__Task to complete__.
Reproduce, exactly and in full, the records that follow, minus any pictures.
Listed records Start Marker
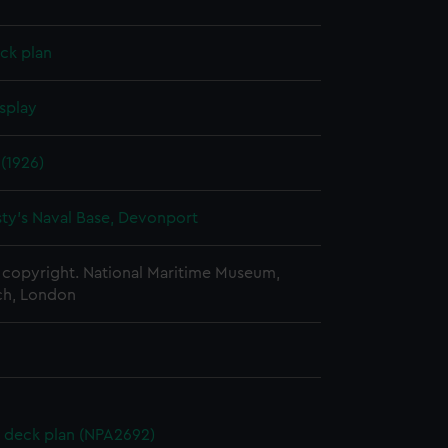
ck plan
splay
(1926)
ty's Naval Base, Devonport
copyright. National Maritime Museum,
h, London
 deck plan (NPA2692)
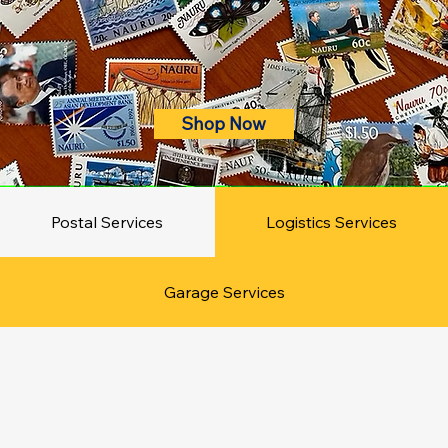
Shop Now
Postal Services
Logistics Services
Garage Services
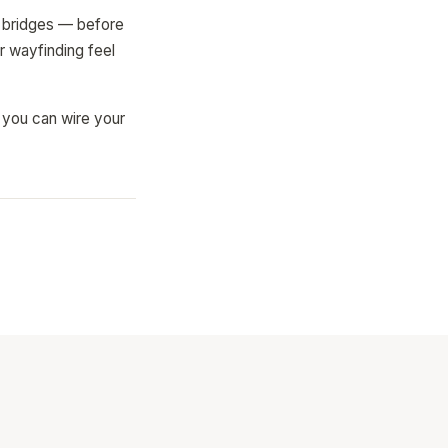
s, bridges — before
r wayfinding feel
o you can wire your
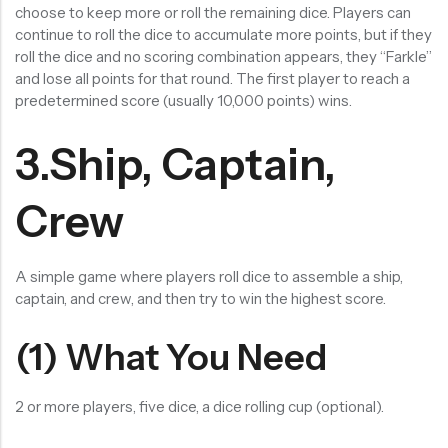
choose to keep more or roll the remaining dice. Players can
continue to roll the dice to accumulate more points, but if they
roll the dice and no scoring combination appears, they “Farkle”
and lose all points for that round. The first player to reach a
predetermined score (usually 10,000 points) wins.
3.Ship, Captain,
Crew
A simple game where players roll dice to assemble a ship,
captain, and crew, and then try to win the highest score.
(1) What You Need
2 or more players, five dice, a dice rolling cup (optional).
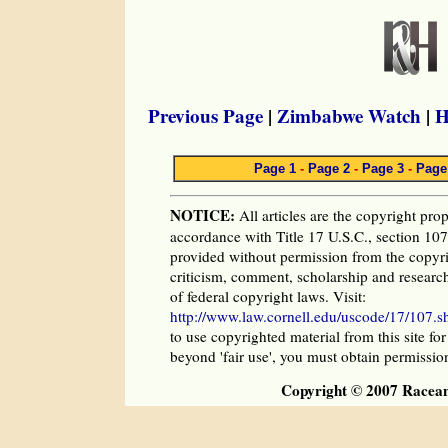
Previous Page
|
Zimbabwe Watch
|
H
Page 1
-
Page 2
-
Page 3
-
Page
NOTICE:
All articles are the copyright prop
accordance with Title 17 U.S.C., section 107,
provided without permission from the copyri
criticism, comment, scholarship and research
of federal copyright laws. Visit:
http://www.law.cornell.edu/uscode/17/107.s
to use copyrighted material from this site fo
beyond 'fair use', you must obtain permissio
Copyright © 2007 Racea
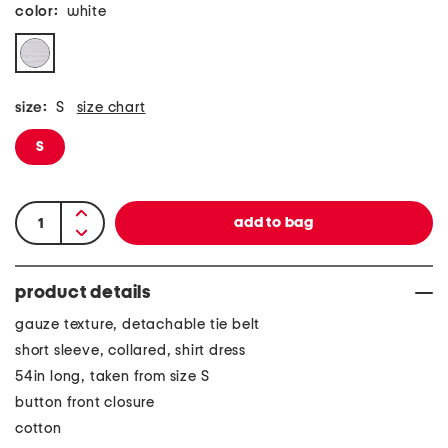
color:
white
size:
S
size chart
S
product details
gauze texture, detachable tie belt
short sleeve, collared, shirt dress
54in long, taken from size S
button front closure
cotton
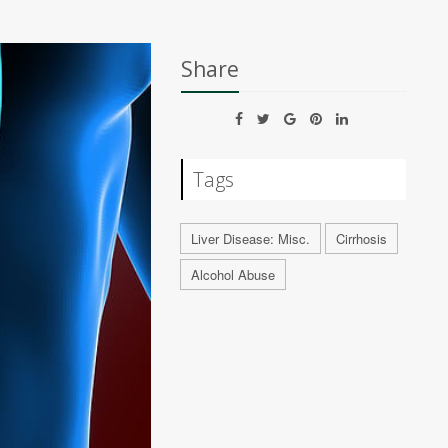
Share
Tags
Liver Disease: Misc.
Cirrhosis
Alcohol Abuse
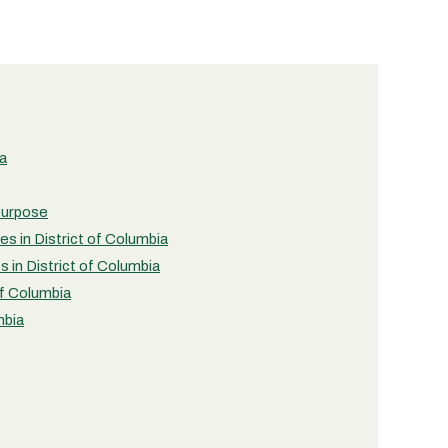
ia
 Purpose
es in District of Columbia
s in District of Columbia
of Columbia
mbia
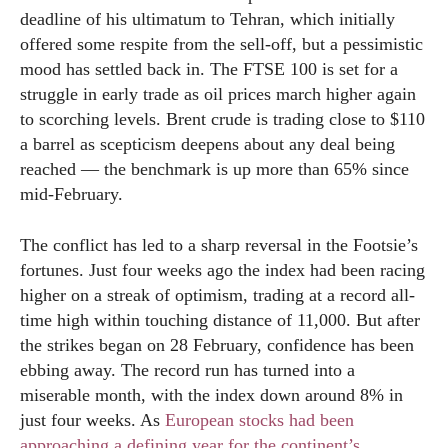
deadline of his ultimatum to Tehran, which initially
offered some respite from the sell-off, but a pessimistic
mood has settled back in. The FTSE 100 is set for a
struggle in early trade as oil prices march higher again
to scorching levels. Brent crude is trading close to $110
a barrel as scepticism deepens about any deal being
reached — the benchmark is up more than 65% since
mid-February.
The conflict has led to a sharp reversal in the Footsie’s
fortunes. Just four weeks ago the index had been racing
higher on a streak of optimism, trading at a record all-
time high within touching distance of 11,000. But after
the strikes began on 28 February, confidence has been
ebbing away. The record run has turned into a
miserable month, with the index down around 8% in
just four weeks. As
European stocks had been
approaching a defining year for the continent’s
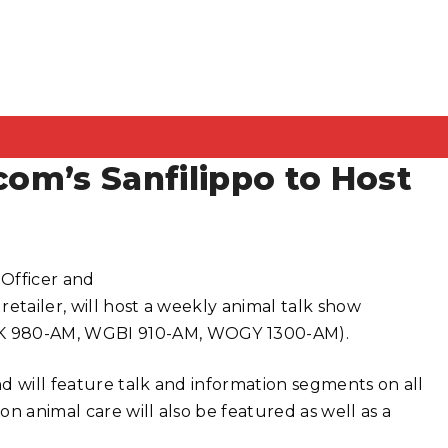
com’s Sanfilippo to Host
 Officer and
etailer, will host a weekly animal talk show
K 980-AM, WGBI 910-AM, WOGY 1300-AM).
d will feature talk and information segments on all
n animal care will also be featured as well as a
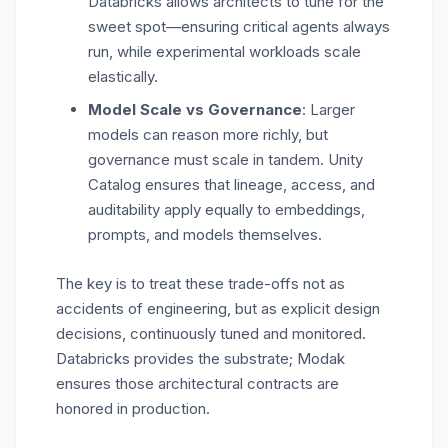
Databricks allows architects to tune for the
sweet spot—ensuring critical agents always
run, while experimental workloads scale
elastically.
Model Scale vs Governance
: Larger
models can reason more richly, but
governance must scale in tandem. Unity
Catalog ensures that lineage, access, and
auditability apply equally to embeddings,
prompts, and models themselves.
The key is to treat these trade-offs not as
accidents of engineering, but as
explicit design
decisions
, continuously tuned and monitored.
Databricks provides the substrate; Modak
ensures those architectural contracts are
honored in production.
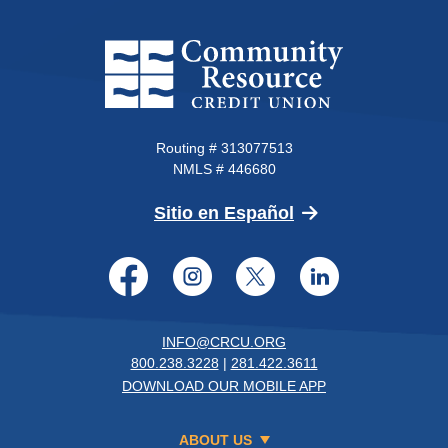
Community Resource Credit Un
Routing # 313077513
NMLS # 446680
(Opens in a new 
Sitio en Español
Facebook
Instagram
Twitter
LinkedI
INFO@CRCU.ORG
800.238.3228
|
281.422.3611
DOWNLOAD OUR MOBILE APP
ABOUT US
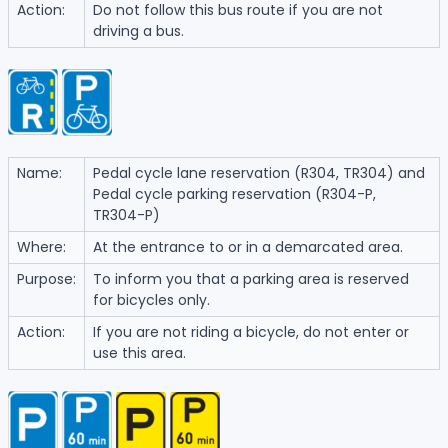
Action:
Do not follow this bus route if you are not
driving a bus.
Name:
Pedal cycle lane reservation (R304, TR304) and
Pedal cycle parking reservation (R304-P,
TR304-P)
Where:
At the entrance to or in a demarcated area.
Purpose:
To inform you that a parking area is reserved
for bicycles only.
Action:
If you are not riding a bicycle, do not enter or
use this area.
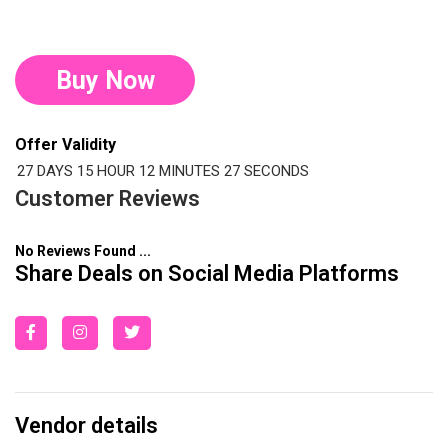
Buy Now
Offer Validity
27 DAYS
15 HOUR
12 MINUTES
26 SECONDS
Customer Reviews
No Reviews Found ...
Share Deals on Social Media Platforms
Vendor details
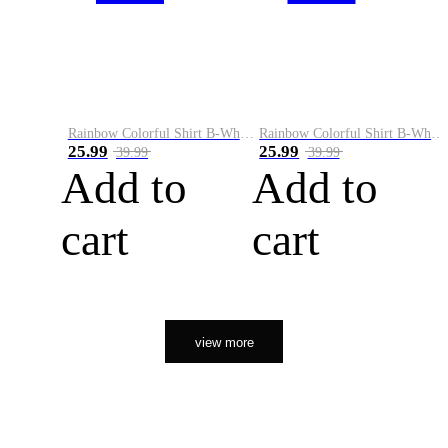
Rainbow Colorful Shirt B-White&Orange
Rainbow Colorful Shirt B-White&Black
25.99
25.99
39.99
39.99
Add to
Add to
cart
cart
view more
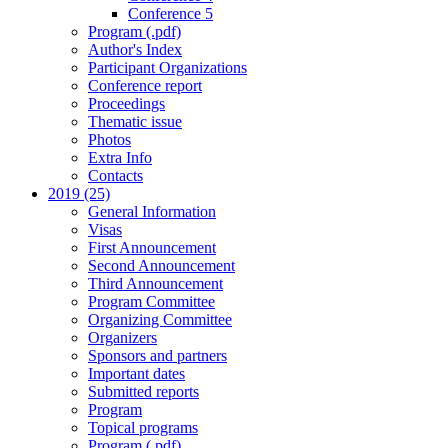
Conference 5
Program (.pdf)
Author's Index
Participant Organizations
Conference report
Proceedings
Thematic issue
Photos
Extra Info
Contacts
2019 (25)
General Information
Visas
First Announcement
Second Announcement
Third Announcement
Program Committee
Organizing Committee
Organizers
Sponsors and partners
Important dates
Submitted reports
Program
Topical programs
Program (.pdf)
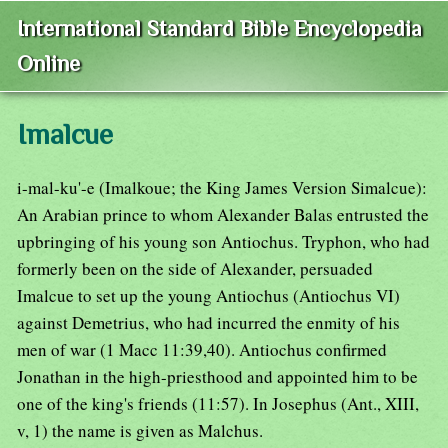
International Standard Bible Encyclopedia
Online
Imalcue
i-mal-ku'-e (Imalkoue; the King James Version Simalcue):
An Arabian prince to whom Alexander Balas entrusted the
upbringing of his young son Antiochus. Tryphon, who had
formerly been on the side of Alexander, persuaded
Imalcue to set up the young Antiochus (Antiochus VI)
against Demetrius, who had incurred the enmity of his
men of war (1 Macc 11:39,40). Antiochus confirmed
Jonathan in the high-priesthood and appointed him to be
one of the king's friends (11:57). In Josephus (Ant., XIII,
v, 1) the name is given as Malchus.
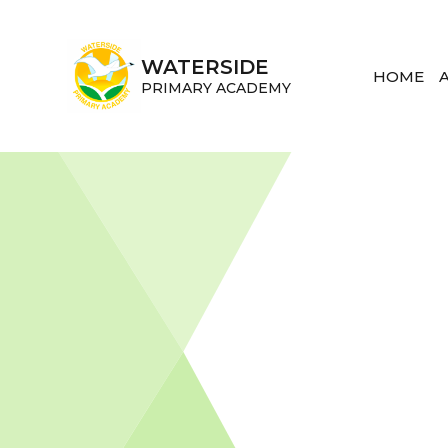
Skip to content ↓
WATERSIDE
HOME
PRIMARY ACADEMY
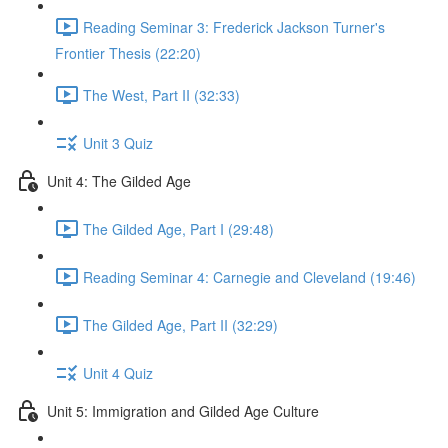
Reading Seminar 3: Frederick Jackson Turner's
Frontier Thesis (22:20)
The West, Part II (32:33)
Unit 3 Quiz
Unit 4: The Gilded Age
The Gilded Age, Part I (29:48)
Reading Seminar 4: Carnegie and Cleveland (19:46)
The Gilded Age, Part II (32:29)
Unit 4 Quiz
Unit 5: Immigration and Gilded Age Culture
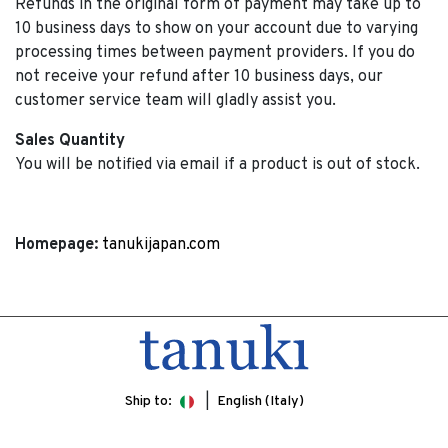
Refunds in the original form of payment may take up to
10 business days to show on your account due to varying
processing times between payment providers. If you do
not receive your refund after 10 business days, our
customer service team will gladly assist you.
Sales Quantity
You will be notified via email if a product is out of stock.
Homepage:
tanukijapan.com
Ship to:
English (Italy)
Listed records End Marker
__Output__.
ck plan
splay
(1926)
ty's Naval Base, Devonport
copyright. National Maritime Museum,
h, London
 deck plan (NPA2692)
Shop Now
Postal Services
Logistics Services
Garage Services
s, bridges — before
r wayfinding feel
o you can wire your
choose to keep more or roll the remaining dice. Players can
continue to roll the dice to accumulate more points, but if they
roll the dice and no scoring combination appears, they “Farkle”
and lose all points for that round. The first player to reach a
predetermined score (usually 10,000 points) wins.
3.Ship, Captain,
Crew
A simple game where players roll dice to assemble a ship,
captain, and crew, and then try to win the highest score.
(1) What You Need
2 or more players, five dice, a dice rolling cup (optional).
Previous Page
|
Zimbabwe Watch
|
H
Page 1
-
Page 2
-
Page 3
-
Page
NOTICE:
All articles are the copyright prop
accordance with Title 17 U.S.C., section 107,
provided without permission from the copyri
criticism, comment, scholarship and research
of federal copyright laws. Visit:
http://www.law.cornell.edu/uscode/17/107.s
to use copyrighted material from this site fo
beyond 'fair use', you must obtain permissio
Copyright © 2007 Racea
color:
white
size:
S
size chart
S
product details
gauze texture, detachable tie belt
short sleeve, collared, shirt dress
54in long, taken from size S
button front closure
cotton
Share
Tags
Liver Disease: Misc.
Cirrhosis
Alcohol Abuse
ia
 Purpose
es in District of Columbia
s in District of Columbia
of Columbia
mbia
deadline of his ultimatum to Tehran, which initially
offered some respite from the sell-off, but a pessimistic
mood has settled back in. The FTSE 100 is set for a
struggle in early trade as oil prices march higher again
to scorching levels. Brent crude is trading close to $110
a barrel as scepticism deepens about any deal being
reached — the benchmark is up more than 65% since
mid-February.
The conflict has led to a sharp reversal in the Footsie’s
fortunes. Just four weeks ago the index had been racing
higher on a streak of optimism, trading at a record all-
time high within touching distance of 11,000. But after
the strikes began on 28 February, confidence has been
ebbing away. The record run has turned into a
miserable month, with the index down around 8% in
just four weeks. As
European stocks had been
approaching a defining year for the continent’s
com’s Sanfilippo to Host
 Officer and
etailer, will host a weekly animal talk show
K 980-AM, WGBI 910-AM, WOGY 1300-AM).
d will feature talk and information segments on all
n animal care will also be featured as well as a
Databricks allows architects to tune for the
sweet spot—ensuring critical agents always
run, while experimental workloads scale
elastically.
Model Scale vs Governance
: Larger
models can reason more richly, but
governance must scale in tandem. Unity
Catalog ensures that lineage, access, and
auditability apply equally to embeddings,
prompts, and models themselves.
The key is to treat these trade-offs not as
accidents of engineering, but as
explicit design
decisions
, continuously tuned and monitored.
Databricks provides the substrate; Modak
ensures those architectural contracts are
honored in production.
Community Resource Credit Un
Routing # 313077513
NMLS # 446680
(Opens in a new 
Sitio en Español
Facebook
Instagram
Twitter
LinkedI
INFO@CRCU.ORG
800.238.3228
|
281.422.3611
DOWNLOAD OUR MOBILE APP
ABOUT US
Action:
Do not follow this bus route if you are not
driving a bus.
Name:
Pedal cycle lane reservation (R304, TR304) and
Pedal cycle parking reservation (R304-P,
TR304-P)
Where:
At the entrance to or in a demarcated area.
Purpose:
To inform you that a parking area is reserved
for bicycles only.
Action:
If you are not riding a bicycle, do not enter or
use this area.
Buy Now
Offer Validity
27 DAYS
15 HOUR
12 MINUTES
26 SECONDS
Customer Reviews
No Reviews Found ...
Share Deals on Social Media Platforms
Vendor details
Rainbow Colorful Shirt B-White&Orange
Rainbow Colorful Shirt B-White&Black
25.99
25.99
39.99
39.99
Add to
Add to
cart
cart
view more
Conference 5
Program (.pdf)
Author's Index
Participant Organizations
Conference report
Proceedings
Thematic issue
Photos
Extra Info
Contacts
2019 (25)
General Information
Visas
First Announcement
Second Announcement
Third Announcement
Program Committee
Organizing Committee
Organizers
Sponsors and partners
Important dates
Submitted reports
Program
Topical programs
Program (.pdf)
International Standard Bible Encyclopedia
Online
Imalcue
i-mal-ku'-e (Imalkoue; the King James Version Simalcue):
An Arabian prince to whom Alexander Balas entrusted the
upbringing of his young son Antiochus. Tryphon, who had
formerly been on the side of Alexander, persuaded
Imalcue to set up the young Antiochus (Antiochus VI)
against Demetrius, who had incurred the enmity of his
men of war (1 Macc 11:39,40). Antiochus confirmed
Jonathan in the high-priesthood and appointed him to be
one of the king's friends (11:57). In Josephus (Ant., XIII,
v, 1) the name is given as Malchus.
Skip to content ↓
WATERSIDE
HOME
PRIMARY ACADEMY
Reading Seminar 3: Frederick Jackson Turner's
Frontier Thesis (22:20)
The West, Part II (32:33)
Unit 3 Quiz
Unit 4: The Gilded Age
The Gilded Age, Part I (29:48)
Reading Seminar 4: Carnegie and Cleveland (19:46)
The Gilded Age, Part II (32:29)
Unit 4 Quiz
Unit 5: Immigration and Gilded Age Culture
Refunds in the original form of payment may take up to
10 business days to show on your account due to varying
processing times between payment providers. If you do
not receive your refund after 10 business days, our
customer service team will gladly assist you.
Sales Quantity
You will be notified via email if a product is out of stock.
Homepage:
tanukijapan.com
Ship to:
English (Italy)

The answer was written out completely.